Friday 19 April 2013

More defence disingenuity.

This week's Sunday Politics Scotland included an interesting interview with Franklin Miller (around 41 mins into the programme), a former special assistant to Dubya Bush, senior director of the US National Security Council, 20-year veteran of the US Department of Defence, and a member of the NATO nuclear policy committee, in which he poured scorn on the SNP's schizophrenic attitude to NATO ("totally inconsistent" and "illogical").

Of course, the SNP's Field Marshal Robertson was given the chance to respond to Mr Miller. His opening gambit was to cite Norway and Denmark as non-nuclear NATO members. But the only strategic nuclear weapon facilities those countries ever hosted was a US Air Force base in Greenland (established with the tacit approval of the Danes) which was wound down in the 1960s due to US defence policy changes. Quite frankly, there is no precedent within NATO for the eviction of strategic nuclear forces against the will of their owner.

Regardless, he went on to mention US tactical nuclear weapons being withdrawn from Canada and Greece. Perhaps Mr Robertson is unaware of the not-so-subtle difference between tactical and strategic nuclear weapons. Tactical ones are intended for use in battlefield scenarios and do not form part of a nuclear deterrent. They also tend to be smaller and more portable than strategic ones. In Canada's case, most of these were actually located with Canadian forces in West Germany, and the last Canadian nuclear weapons weren't withdrawn until the aircraft that carried them had become obsolete. None of these weapons required facilities on the scale of HMNB Clyde - facilities for which there is no viable alternative, either now, or in the near future.

This fact he then implicitly acknowledged by then suggesting that a separate Scotland would "play its part" in NATO's pledge to work towards nuclear disarmament. But NATO's disarmament strategy is explicitly multilateral; in its own words, "as long as nuclear weapons exist in the world, NATO will remain a nuclear alliance". How would forcing the UK to disarm unilaterally play a part in that, Angus?

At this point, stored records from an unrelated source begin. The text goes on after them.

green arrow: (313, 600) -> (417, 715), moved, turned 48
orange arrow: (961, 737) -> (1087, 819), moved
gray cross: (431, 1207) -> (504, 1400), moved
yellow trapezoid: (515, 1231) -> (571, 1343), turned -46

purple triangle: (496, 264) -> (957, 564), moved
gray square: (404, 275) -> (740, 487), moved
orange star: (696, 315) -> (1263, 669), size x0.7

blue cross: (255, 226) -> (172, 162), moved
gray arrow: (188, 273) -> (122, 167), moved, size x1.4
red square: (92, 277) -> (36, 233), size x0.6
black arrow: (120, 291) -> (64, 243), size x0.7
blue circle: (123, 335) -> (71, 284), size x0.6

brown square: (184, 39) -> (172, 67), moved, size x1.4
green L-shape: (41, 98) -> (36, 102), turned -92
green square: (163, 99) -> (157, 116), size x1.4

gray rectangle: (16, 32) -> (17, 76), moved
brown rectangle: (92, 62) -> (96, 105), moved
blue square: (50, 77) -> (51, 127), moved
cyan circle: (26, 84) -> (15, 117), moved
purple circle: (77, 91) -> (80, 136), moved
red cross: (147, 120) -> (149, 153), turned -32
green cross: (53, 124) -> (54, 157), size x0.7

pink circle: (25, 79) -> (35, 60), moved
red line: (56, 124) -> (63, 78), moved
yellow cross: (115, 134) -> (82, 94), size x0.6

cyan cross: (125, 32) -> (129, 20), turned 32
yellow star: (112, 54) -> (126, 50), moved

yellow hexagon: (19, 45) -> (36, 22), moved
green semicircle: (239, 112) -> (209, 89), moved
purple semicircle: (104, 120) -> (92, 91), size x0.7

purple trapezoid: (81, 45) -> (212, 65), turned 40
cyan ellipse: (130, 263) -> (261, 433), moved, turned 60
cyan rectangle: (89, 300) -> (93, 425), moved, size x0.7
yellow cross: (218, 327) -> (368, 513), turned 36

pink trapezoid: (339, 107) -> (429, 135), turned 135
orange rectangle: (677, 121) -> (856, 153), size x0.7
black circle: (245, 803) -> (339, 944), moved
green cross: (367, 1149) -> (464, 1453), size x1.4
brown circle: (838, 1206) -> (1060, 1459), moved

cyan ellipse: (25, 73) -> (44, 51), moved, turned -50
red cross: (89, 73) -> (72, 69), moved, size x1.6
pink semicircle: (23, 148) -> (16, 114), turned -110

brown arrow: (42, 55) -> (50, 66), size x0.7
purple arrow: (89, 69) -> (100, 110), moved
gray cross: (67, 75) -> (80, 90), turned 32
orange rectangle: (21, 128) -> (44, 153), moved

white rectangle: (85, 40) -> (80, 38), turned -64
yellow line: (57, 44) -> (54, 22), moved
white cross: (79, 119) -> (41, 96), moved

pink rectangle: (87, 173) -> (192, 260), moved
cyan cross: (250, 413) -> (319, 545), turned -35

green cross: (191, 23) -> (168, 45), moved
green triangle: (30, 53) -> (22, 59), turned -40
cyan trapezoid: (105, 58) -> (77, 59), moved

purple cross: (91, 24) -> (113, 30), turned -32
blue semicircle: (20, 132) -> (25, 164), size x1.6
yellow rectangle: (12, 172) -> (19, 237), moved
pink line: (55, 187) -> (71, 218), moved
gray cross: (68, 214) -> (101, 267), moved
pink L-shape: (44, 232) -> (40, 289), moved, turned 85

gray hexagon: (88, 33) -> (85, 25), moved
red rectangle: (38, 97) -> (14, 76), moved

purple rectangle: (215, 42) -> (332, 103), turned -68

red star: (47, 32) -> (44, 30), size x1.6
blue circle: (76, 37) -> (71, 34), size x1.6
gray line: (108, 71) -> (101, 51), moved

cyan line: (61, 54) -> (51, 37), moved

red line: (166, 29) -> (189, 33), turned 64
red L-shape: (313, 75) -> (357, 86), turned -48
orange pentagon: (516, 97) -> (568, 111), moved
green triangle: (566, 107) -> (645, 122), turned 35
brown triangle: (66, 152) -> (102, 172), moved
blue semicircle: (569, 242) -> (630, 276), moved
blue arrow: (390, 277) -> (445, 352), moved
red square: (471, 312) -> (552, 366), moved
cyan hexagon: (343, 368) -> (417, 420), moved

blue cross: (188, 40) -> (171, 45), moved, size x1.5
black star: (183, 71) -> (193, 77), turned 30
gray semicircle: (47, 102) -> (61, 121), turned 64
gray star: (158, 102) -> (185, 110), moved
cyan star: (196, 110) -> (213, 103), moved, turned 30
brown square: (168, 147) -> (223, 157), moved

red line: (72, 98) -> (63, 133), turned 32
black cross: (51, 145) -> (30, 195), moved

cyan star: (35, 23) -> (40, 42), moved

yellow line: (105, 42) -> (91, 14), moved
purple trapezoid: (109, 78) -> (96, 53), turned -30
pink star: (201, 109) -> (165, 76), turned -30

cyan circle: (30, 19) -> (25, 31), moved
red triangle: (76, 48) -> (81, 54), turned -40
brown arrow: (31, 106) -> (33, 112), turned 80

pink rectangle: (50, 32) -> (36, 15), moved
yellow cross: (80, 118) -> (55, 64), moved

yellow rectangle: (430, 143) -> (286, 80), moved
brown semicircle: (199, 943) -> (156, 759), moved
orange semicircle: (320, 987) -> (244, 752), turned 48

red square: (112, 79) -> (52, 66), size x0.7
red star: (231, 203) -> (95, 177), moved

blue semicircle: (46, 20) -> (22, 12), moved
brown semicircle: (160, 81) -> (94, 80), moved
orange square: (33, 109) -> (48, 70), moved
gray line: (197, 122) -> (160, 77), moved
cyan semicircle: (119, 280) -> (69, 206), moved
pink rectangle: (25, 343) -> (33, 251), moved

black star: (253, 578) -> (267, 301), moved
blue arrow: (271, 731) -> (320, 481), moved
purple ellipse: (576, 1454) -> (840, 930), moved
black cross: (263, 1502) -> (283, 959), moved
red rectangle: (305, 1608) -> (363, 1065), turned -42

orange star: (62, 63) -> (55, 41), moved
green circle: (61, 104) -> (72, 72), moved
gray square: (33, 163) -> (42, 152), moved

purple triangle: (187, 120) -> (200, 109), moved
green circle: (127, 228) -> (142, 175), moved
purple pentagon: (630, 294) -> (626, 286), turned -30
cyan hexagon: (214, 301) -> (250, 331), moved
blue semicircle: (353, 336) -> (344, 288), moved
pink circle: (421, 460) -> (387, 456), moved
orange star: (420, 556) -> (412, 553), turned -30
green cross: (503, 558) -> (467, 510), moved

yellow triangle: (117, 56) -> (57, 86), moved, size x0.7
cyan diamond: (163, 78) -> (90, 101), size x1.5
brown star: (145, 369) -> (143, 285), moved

In passing he also remarks that "no other country of five million has nuclear weapons". This is true. But who said anything about the UK passing ownership of its nuclear deterrent to a separate Scottish state? That would never be on the cards, for obvious reasons, not least of which is that it would contravene the Non-Proliferation Treaty. What exactly was his point there then?

A shame, then, that Mr Robertson and Mr Franklin weren't given the opportunity to debate directly. I think the results would have been most entertaining.